[Collected data]
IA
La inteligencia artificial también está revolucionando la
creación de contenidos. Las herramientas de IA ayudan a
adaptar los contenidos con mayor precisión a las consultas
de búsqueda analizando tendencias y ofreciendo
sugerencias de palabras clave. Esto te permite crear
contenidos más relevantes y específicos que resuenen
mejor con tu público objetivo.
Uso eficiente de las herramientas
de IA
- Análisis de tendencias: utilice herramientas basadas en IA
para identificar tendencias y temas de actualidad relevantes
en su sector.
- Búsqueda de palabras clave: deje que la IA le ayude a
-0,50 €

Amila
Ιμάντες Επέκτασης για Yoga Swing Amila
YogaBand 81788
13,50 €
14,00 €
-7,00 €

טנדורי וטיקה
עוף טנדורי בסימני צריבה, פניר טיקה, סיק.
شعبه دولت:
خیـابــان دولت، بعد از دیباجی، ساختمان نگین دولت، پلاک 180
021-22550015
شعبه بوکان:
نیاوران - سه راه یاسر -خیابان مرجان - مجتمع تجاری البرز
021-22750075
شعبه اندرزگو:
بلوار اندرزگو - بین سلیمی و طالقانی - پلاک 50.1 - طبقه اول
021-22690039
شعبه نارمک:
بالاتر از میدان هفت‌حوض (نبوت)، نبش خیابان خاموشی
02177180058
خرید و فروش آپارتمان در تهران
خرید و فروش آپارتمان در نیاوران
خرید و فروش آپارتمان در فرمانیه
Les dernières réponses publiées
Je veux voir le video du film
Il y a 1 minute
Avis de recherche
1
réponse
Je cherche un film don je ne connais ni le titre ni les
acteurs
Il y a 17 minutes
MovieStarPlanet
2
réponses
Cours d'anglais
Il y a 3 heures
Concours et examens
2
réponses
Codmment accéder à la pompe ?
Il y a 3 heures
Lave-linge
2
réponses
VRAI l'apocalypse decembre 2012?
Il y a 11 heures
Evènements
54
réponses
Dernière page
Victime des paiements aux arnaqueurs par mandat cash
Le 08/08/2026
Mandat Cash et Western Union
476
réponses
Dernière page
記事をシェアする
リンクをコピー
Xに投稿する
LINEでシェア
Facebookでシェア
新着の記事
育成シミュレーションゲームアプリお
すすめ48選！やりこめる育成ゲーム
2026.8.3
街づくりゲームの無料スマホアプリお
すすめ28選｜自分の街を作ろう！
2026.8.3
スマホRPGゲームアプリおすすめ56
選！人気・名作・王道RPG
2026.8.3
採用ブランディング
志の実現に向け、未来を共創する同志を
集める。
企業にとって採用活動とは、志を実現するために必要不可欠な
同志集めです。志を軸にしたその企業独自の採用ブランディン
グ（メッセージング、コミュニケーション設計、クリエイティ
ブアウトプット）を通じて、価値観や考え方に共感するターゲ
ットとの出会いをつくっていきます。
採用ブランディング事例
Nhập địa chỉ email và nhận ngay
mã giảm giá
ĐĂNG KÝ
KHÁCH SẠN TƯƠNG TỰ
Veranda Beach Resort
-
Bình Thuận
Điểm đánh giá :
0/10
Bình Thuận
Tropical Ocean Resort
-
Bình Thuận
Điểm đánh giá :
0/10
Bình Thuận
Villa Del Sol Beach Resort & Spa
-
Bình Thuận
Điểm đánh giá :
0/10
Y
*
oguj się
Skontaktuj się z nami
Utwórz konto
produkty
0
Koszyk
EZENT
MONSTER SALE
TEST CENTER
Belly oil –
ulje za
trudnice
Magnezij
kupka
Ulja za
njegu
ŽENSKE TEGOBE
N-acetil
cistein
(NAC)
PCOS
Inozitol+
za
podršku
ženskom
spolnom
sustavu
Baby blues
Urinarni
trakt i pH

◆ **Your objective**
Reproduce, please, every line of the records above without alteration.

◆ **Result of the exercise**
IA
La inteligencia artificial también está revolucionando la
creación de contenidos. Las herramientas de IA ayudan a
adaptar los contenidos con mayor precisión a las consultas
de búsqueda analizando tendencias y ofreciendo
sugerencias de palabras clave. Esto te permite crear
contenidos más relevantes y específicos que resuenen
mejor con tu público objetivo.
Uso eficiente de las herramientas
de IA
- Análisis de tendencias: utilice herramientas basadas en IA
para identificar tendencias y temas de actualidad relevantes
en su sector.
- Búsqueda de palabras clave: deje que la IA le ayude a
-0,50 €

Amila
Ιμάντες Επέκτασης για Yoga Swing Amila
YogaBand 81788
13,50 €
14,00 €
-7,00 €

טנדורי וטיקה
עוף טנדורי בסימני צריבה, פניר טיקה, סיק.
شعبه دولت:
خیـابــان دولت، بعد از دیباجی، ساختمان نگین دولت، پلاک 180
021-22550015
شعبه بوکان:
نیاوران - سه راه یاسر -خیابان مرجان - مجتمع تجاری البرز
021-22750075
شعبه اندرزگو:
بلوار اندرزگو - بین سلیمی و طالقانی - پلاک 50.1 - طبقه اول
021-22690039
شعبه نارمک:
بالاتر از میدان هفت‌حوض (نبوت)، نبش خیابان خاموشی
02177180058
خرید و فروش آپارتمان در تهران
خرید و فروش آپارتمان در نیاوران
خرید و فروش آپارتمان در فرمانیه
Les dernières réponses publiées
Je veux voir le video du film
Il y a 1 minute
Avis de recherche
1
réponse
Je cherche un film don je ne connais ni le titre ni les
acteurs
Il y a 17 minutes
MovieStarPlanet
2
réponses
Cours d'anglais
Il y a 3 heures
Concours et examens
2
réponses
Codmment accéder à la pompe ?
Il y a 3 heures
Lave-linge
2
réponses
VRAI l'apocalypse decembre 2012?
Il y a 11 heures
Evènements
54
réponses
Dernière page
Victime des paiements aux arnaqueurs par mandat cash
Le 08/08/2026
Mandat Cash et Western Union
476
réponses
Dernière page
記事をシェアする
リンクをコピー
Xに投稿する
LINEでシェア
Facebookでシェア
新着の記事
育成シミュレーションゲームアプリお
すすめ48選！やりこめる育成ゲーム
2026.8.3
街づくりゲームの無料スマホアプリお
すすめ28選｜自分の街を作ろう！
2026.8.3
スマホRPGゲームアプリおすすめ56
選！人気・名作・王道RPG
2026.8.3
採用ブランディング
志の実現に向け、未来を共創する同志を
集める。
企業にとって採用活動とは、志を実現するために必要不可欠な
同志集めです。志を軸にしたその企業独自の採用ブランディン
グ（メッセージング、コミュニケーション設計、クリエイティ
ブアウトプット）を通じて、価値観や考え方に共感するターゲ
ットとの出会いをつくっていきます。
採用ブランディング事例
Nhập địa chỉ email và nhận ngay
mã giảm giá
ĐĂNG KÝ
KHÁCH SẠN TƯƠNG TỰ
Veranda Beach Resort
-
Bình Thuận
Điểm đánh giá :
0/10
Bình Thuận
Tropical Ocean Resort
-
Bình Thuận
Điểm đánh giá :
0/10
Bình Thuận
Villa Del Sol Beach Resort & Spa
-
Bình Thuận
Điểm đánh giá :
0/10
Y
*
oguj się
Skontaktuj się z nami
Utwórz konto
produkty
0
Koszyk
EZENT
MONSTER SALE
TEST CENTER
Belly oil –
ulje za
trudnice
Magnezij
kupka
Ulja za
njegu
ŽENSKE TEGOBE
N-acetil
cistein
(NAC)
PCOS
Inozitol+
za
podršku
ženskom
spolnom
sustavu
Baby blues
Urinarni
trakt i pH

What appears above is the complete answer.